Abstract

The case records of 327 patients who underwent bone biopsy in late or terminal renal failure, before any form of dialysis or transplantation, were examined for clues to the aetiology of renal osteomalacia and its manifestations. Fifty four per cent of the biopsies showed pure osteitis fibrosa, 34 per cent osteomalacia with osteitis fibrosa and 12 per cent showed neither abnormality. Osteomalacia was strongly associated with chronic pyelonephritis and obstructive uropathy as primary renal disease. In two matched groups of 100 each, and within the major primary diseases, it was associated with acidosis, hypocalcaemia and normophosphataemia (as opposed to hyperphosphataemia).
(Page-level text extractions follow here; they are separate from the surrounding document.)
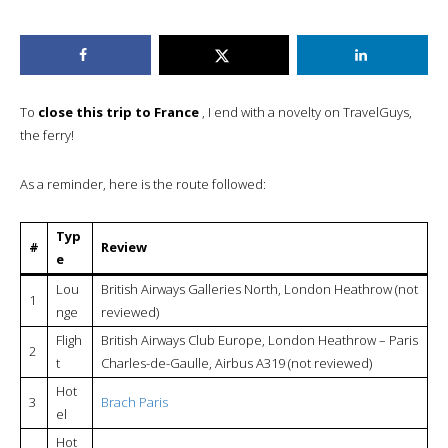
To
close this trip to France
, I end with a novelty on TravelGuys,
the ferry!
As a reminder, here is the route followed:
Typ
#
Review
e
Lou
British Airways Galleries North, London Heathrow (not
1
nge
reviewed)
Fligh
British Airways Club Europe, London Heathrow – Paris
2
t
Charles-de-Gaulle, Airbus A319 (not reviewed)
Hot
3
Brach Paris
el
Hot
There was no association with known length or uraemia and only a weak and inconsistent relationship with severity of uraemia. In the few patients studied, there was no relationship between osteomalacia and serum 25-hydroxycholecalciferol level. In contrast to the state of patients treated by haemodialysis, osteomalacia in this undialysed group was manifested by a higher level of serum alkaline phosphatase than pure osteitis fibrosa, serum iPTH did not differ between the groups, there was no predominance of symptoms in one group, other than proximal myopathy which had a weak association with osteomalacia, and Looser zones were more common than complete fractures. Our study shows that osteomalacia has different manifestations, and probably different causes, before and after the start of haemodialysis. These two stages of renal failure should be clearly distinguished in reports of renal bone disease.